- Hangul: 새시대 5대 당건설노선
- RR: saesidae 5dae danggeonseolloseon
- MR: saesidae 5tae tanggŏnsŏllosŏn

= Five-point Party-building line in the new era =

North Korean ideology

The five-point Party-building line in the new era is a political concept and slogan first proposed by Workers' Party of Korea (WPK) general secretary Kim Jong Un in October 2022. It was written into the Party Rules at the 9th WPK Congress in February 2026.
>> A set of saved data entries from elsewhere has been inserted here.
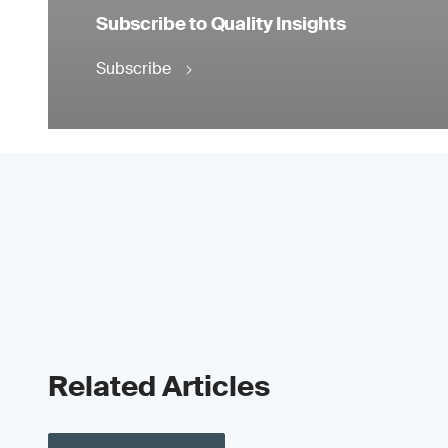
Subscribe to Quality Insights
Subscribe
Related Articles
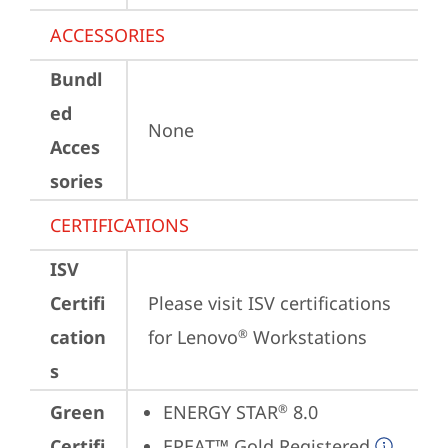
ACCESSORIES
Bundl
ed
None
Acces
sories
CERTIFICATIONS
ISV
Certifi
Please visit 
ISV certifications 
cation
for Lenovo
 Workstations
®
s
Green
ENERGY STAR
 8.0
®
Certifi
EPEAT™ Gold Registered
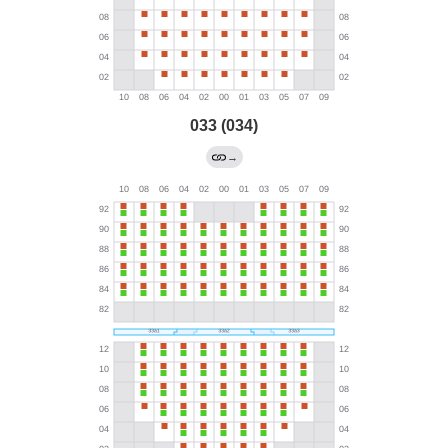
033 (034)
→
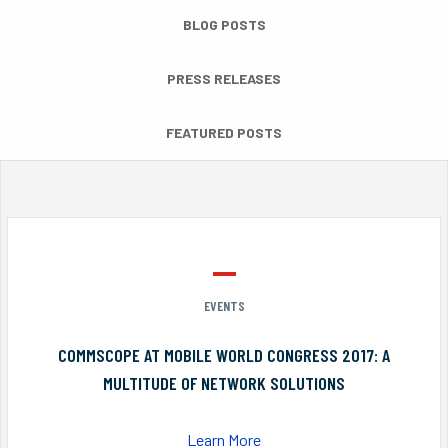
BLOG POSTS
PRESS RELEASES
FEATURED POSTS
EVENTS
COMMSCOPE AT MOBILE WORLD CONGRESS 2017: A
MULTITUDE OF NETWORK SOLUTIONS
Learn More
The concept was first proposed by Workers' Party of Korea (WPK) general secretary Kim Jong Un as the five-point party building platform during a commemorative lecture at the Central Cadres Training School in October 2022. It was adopted as the five-point Party building line of the new era at the sixth plenary meeting of the 8th WPK Central Committee in December 2022. It was written into the Party Rules at the 9th WPK Congress in February 2026. The resolution of the Congress stated that the concept would be "firmly grasped as a permanent line for party building".

== Content ==

The five-point Party-building line in the new era constitutes an eternal Party-building programme which indicates the path for developing the WPK into a promising party and a powerful ideological and theoretical weapon which provided a sure guarantee for victoriously accelerating the building of socialism and communism by remarkably enhancing its leadership role.
— — The Pyongyang Times, 11 April 2024

The five points are:

1. Political building
2. Organizational building
3. Ideological building
4. Disciplinary building
5. Work style building
According to the WPK, the line aims to build the WPK into a party that is "politically mature, organizationally strong, ideologically pure, strict in discipline and sound in work style". Kim Jong un said in 2022 that political building "should always be given priority" and guide other aspects of party building.